## ACTIVITY
Please transcribe, word for word, the line containing "Return results in <instances>...</instances>. Label: stomach." and every line after it through the end of the records below, and nothing else.

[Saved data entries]

════════════════════

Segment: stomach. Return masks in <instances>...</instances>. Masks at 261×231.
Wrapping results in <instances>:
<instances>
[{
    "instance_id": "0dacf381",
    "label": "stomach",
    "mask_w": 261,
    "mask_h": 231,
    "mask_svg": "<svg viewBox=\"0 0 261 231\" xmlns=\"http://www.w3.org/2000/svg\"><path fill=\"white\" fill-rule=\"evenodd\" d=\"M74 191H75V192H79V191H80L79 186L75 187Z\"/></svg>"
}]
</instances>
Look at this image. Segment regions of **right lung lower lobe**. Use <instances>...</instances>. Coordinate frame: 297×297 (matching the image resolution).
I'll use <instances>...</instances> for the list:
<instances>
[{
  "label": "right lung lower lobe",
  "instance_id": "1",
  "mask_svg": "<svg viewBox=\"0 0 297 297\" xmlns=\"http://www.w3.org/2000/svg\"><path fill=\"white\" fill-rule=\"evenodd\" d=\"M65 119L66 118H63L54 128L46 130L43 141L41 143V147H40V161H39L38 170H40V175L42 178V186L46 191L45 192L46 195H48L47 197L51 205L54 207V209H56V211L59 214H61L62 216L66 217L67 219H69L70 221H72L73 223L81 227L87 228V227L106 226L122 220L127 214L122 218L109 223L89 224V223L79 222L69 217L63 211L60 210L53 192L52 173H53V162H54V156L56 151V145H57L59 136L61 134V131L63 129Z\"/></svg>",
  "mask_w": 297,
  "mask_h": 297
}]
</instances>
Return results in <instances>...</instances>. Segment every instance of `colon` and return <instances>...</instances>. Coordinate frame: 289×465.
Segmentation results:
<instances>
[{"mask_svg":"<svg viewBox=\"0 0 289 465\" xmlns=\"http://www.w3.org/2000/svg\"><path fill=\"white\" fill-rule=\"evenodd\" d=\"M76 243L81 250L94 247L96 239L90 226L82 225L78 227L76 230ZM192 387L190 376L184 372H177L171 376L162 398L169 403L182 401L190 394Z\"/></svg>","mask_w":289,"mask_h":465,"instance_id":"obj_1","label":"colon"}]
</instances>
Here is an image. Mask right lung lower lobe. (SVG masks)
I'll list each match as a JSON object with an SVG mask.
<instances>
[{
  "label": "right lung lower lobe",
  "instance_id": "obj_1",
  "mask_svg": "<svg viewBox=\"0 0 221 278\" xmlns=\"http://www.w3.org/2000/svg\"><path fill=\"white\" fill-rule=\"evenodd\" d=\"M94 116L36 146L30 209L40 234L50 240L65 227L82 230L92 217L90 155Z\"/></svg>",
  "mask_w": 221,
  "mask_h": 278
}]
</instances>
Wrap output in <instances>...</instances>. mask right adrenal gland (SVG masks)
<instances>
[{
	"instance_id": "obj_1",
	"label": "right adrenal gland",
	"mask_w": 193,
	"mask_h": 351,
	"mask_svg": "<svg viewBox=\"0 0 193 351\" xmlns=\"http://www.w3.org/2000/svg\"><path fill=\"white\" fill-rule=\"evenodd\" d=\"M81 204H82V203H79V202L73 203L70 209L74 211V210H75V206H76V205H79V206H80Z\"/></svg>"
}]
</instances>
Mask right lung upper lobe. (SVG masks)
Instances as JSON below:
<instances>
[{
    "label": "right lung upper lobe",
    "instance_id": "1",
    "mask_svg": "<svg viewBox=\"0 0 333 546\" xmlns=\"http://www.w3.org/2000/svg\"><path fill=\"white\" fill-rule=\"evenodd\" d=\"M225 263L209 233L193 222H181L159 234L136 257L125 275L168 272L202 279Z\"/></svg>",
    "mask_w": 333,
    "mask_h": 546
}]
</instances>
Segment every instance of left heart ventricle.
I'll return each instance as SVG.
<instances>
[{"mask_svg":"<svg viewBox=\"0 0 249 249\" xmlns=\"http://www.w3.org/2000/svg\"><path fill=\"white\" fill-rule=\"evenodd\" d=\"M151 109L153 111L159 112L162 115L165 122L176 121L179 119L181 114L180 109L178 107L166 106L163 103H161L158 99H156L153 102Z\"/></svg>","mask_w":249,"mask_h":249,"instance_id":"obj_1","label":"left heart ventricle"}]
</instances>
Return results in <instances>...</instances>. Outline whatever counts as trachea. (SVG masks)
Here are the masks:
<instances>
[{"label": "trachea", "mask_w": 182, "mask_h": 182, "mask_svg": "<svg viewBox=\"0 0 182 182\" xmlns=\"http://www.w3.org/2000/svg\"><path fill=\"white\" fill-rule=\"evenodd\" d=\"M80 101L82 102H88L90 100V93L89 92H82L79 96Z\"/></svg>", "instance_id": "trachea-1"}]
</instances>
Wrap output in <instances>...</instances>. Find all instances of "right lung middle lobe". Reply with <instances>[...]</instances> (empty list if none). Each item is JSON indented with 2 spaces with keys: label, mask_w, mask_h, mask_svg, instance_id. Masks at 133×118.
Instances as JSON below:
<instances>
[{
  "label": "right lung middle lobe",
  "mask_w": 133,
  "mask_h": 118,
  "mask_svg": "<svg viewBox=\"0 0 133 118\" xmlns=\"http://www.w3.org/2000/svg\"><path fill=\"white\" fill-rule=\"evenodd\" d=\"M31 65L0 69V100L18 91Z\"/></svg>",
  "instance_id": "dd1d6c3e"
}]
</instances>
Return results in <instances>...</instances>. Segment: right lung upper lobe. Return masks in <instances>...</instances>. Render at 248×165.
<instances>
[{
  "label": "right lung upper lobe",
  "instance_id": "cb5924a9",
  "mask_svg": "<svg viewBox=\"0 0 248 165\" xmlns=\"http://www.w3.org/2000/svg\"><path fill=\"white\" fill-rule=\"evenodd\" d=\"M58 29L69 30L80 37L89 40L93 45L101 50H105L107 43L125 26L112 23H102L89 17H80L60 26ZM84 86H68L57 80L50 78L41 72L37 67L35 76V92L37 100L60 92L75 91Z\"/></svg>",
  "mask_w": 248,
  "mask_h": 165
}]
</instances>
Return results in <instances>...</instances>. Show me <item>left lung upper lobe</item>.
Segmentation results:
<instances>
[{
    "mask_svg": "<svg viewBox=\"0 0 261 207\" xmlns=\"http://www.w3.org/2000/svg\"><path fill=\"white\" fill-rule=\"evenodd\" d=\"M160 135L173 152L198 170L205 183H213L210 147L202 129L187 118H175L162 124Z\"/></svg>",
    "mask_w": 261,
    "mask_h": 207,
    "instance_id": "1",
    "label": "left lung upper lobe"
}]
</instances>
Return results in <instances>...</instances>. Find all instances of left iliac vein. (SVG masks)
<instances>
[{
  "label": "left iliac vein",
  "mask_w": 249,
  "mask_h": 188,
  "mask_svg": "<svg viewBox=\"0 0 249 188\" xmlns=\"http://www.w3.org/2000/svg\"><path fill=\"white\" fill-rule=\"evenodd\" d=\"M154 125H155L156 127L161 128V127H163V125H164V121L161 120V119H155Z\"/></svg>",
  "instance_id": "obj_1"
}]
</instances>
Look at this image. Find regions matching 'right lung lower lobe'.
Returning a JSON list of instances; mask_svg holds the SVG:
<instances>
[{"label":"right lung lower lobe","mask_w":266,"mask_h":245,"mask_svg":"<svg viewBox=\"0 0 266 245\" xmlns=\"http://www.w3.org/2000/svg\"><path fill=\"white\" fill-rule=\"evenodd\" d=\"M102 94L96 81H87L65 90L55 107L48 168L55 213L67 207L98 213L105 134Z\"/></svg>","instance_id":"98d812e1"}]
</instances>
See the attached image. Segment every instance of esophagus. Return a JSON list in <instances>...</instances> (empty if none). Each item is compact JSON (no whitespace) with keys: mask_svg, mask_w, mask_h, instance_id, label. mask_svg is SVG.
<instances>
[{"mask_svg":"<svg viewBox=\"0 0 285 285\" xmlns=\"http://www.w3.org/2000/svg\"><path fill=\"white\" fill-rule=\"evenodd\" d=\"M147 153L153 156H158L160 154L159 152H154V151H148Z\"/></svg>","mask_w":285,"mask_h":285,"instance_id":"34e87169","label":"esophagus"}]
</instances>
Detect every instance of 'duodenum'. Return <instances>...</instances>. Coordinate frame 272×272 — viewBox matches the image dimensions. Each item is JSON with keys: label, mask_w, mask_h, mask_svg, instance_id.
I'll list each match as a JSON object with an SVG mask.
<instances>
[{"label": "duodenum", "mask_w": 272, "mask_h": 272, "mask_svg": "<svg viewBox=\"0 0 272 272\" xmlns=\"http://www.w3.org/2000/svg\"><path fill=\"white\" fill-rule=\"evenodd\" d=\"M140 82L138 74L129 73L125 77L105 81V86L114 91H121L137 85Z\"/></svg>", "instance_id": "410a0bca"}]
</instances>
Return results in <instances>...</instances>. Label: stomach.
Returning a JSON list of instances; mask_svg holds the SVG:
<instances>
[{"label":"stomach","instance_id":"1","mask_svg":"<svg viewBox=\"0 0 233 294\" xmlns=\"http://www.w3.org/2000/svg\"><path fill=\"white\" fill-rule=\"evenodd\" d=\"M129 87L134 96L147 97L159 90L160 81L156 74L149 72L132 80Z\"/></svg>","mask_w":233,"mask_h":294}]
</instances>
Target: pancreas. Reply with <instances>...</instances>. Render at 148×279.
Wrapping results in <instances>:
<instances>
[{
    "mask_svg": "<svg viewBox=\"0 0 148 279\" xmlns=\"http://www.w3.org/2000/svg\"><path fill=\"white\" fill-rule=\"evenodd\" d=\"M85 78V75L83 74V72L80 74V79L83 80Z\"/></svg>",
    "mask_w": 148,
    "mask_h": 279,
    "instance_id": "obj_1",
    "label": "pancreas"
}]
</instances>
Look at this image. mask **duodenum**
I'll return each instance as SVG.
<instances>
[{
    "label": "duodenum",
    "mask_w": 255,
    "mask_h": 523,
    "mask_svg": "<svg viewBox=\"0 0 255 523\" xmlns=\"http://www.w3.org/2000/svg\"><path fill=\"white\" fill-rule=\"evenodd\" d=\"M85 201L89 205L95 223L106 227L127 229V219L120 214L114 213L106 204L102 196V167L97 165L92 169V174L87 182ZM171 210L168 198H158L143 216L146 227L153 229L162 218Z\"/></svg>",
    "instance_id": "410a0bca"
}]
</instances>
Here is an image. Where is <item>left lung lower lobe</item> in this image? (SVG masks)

════════════════════

## SOLUTION TO THE PROBLEM
Return results in <instances>...</instances>. Label: stomach.
Returning a JSON list of instances; mask_svg holds the SVG:
<instances>
[{"label":"stomach","instance_id":"1","mask_svg":"<svg viewBox=\"0 0 233 294\" xmlns=\"http://www.w3.org/2000/svg\"><path fill=\"white\" fill-rule=\"evenodd\" d=\"M129 87L134 96L147 97L159 90L160 81L156 74L149 72L132 80Z\"/></svg>","mask_w":233,"mask_h":294}]
</instances>
Target: pancreas. Reply with <instances>...</instances>. Render at 148×279.
Wrapping results in <instances>:
<instances>
[{
    "mask_svg": "<svg viewBox=\"0 0 148 279\" xmlns=\"http://www.w3.org/2000/svg\"><path fill=\"white\" fill-rule=\"evenodd\" d=\"M85 78V75L83 74V72L80 74V79L83 80Z\"/></svg>",
    "mask_w": 148,
    "mask_h": 279,
    "instance_id": "obj_1",
    "label": "pancreas"
}]
</instances>
Look at this image. mask **duodenum**
I'll return each instance as SVG.
<instances>
[{
    "label": "duodenum",
    "mask_w": 255,
    "mask_h": 523,
    "mask_svg": "<svg viewBox=\"0 0 255 523\" xmlns=\"http://www.w3.org/2000/svg\"><path fill=\"white\" fill-rule=\"evenodd\" d=\"M85 201L89 205L95 223L106 227L127 229V219L120 214L114 213L106 204L102 196V167L97 165L92 169V174L87 182ZM171 210L168 198H158L143 216L146 227L153 229L162 218Z\"/></svg>",
    "instance_id": "410a0bca"
}]
</instances>
Here is an image. Where is <item>left lung lower lobe</item> in this image? (SVG masks)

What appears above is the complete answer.